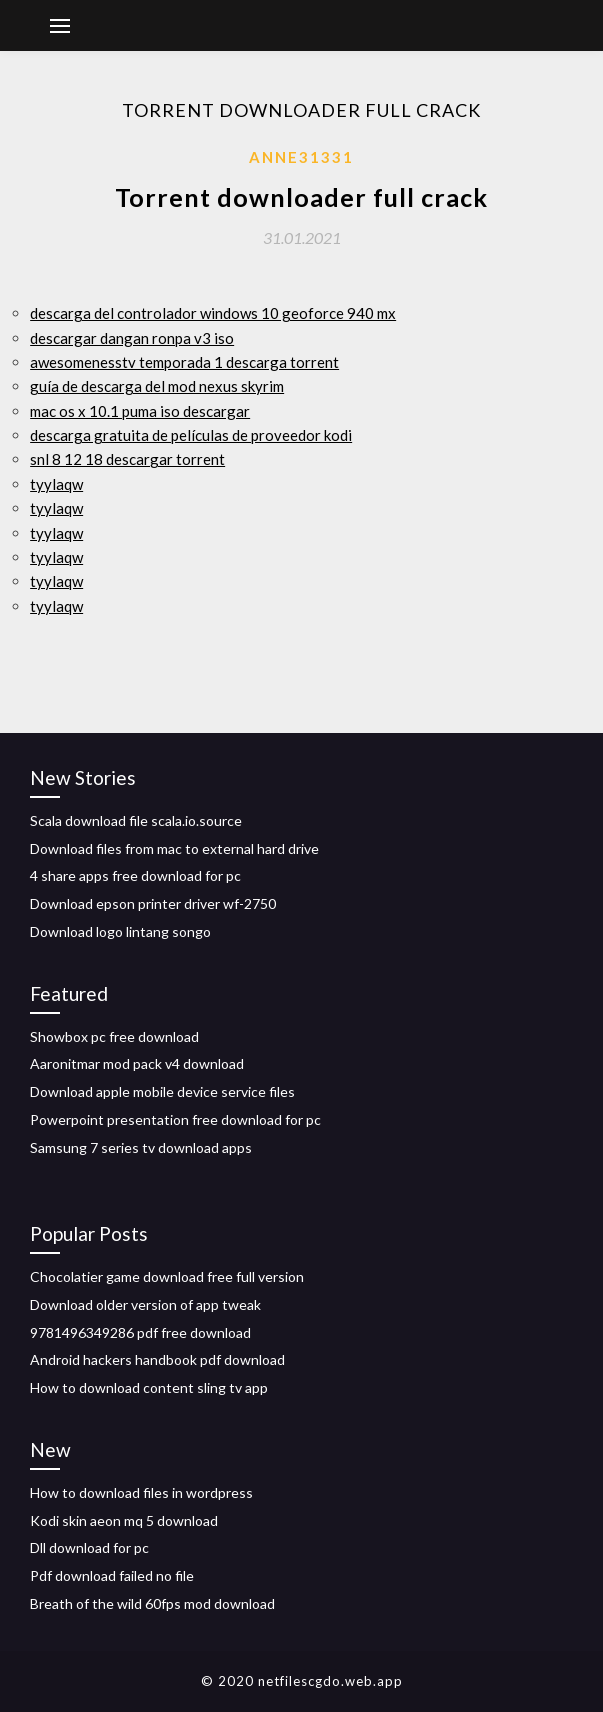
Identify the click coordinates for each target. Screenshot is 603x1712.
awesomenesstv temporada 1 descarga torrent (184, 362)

--

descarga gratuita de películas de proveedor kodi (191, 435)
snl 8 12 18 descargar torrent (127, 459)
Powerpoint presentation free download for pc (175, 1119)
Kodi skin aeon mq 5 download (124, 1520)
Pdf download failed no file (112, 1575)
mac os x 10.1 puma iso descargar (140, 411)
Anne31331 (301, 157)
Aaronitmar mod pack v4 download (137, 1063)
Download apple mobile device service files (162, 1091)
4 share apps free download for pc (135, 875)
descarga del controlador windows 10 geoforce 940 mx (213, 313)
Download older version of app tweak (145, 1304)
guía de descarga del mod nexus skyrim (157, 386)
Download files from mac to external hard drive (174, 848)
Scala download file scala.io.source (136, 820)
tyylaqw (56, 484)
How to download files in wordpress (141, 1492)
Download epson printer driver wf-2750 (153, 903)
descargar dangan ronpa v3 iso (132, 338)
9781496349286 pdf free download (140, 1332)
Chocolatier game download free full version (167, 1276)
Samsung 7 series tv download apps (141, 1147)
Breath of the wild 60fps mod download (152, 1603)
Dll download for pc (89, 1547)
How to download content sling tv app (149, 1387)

* * *

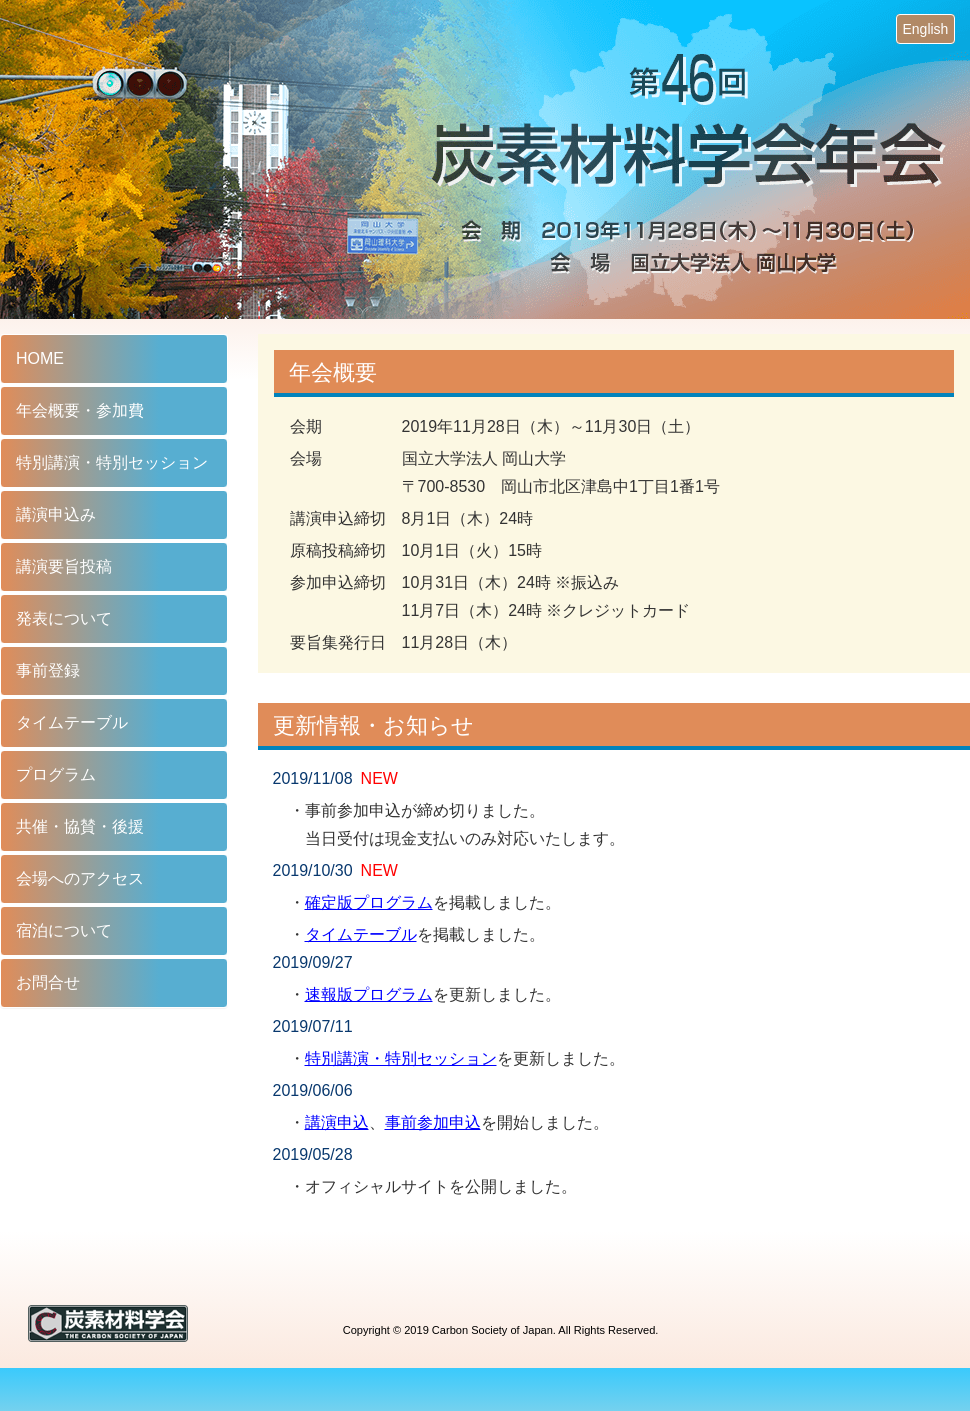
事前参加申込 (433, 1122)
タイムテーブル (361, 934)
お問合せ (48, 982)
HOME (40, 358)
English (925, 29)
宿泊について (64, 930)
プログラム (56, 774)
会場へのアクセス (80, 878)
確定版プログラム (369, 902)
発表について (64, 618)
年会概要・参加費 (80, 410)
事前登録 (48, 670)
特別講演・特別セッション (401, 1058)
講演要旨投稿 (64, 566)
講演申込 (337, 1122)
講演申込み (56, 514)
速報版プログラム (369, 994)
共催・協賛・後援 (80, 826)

TASK PROMPT
Report each line in the preceding entries that holds the string "free".

SOLUTION TO THIS PROBLEM
Powerpoint presentation free download for pc (175, 1119)
4 share apps free download for pc (135, 875)
9781496349286 pdf free download (140, 1332)
Chocolatier game download free full version (167, 1276)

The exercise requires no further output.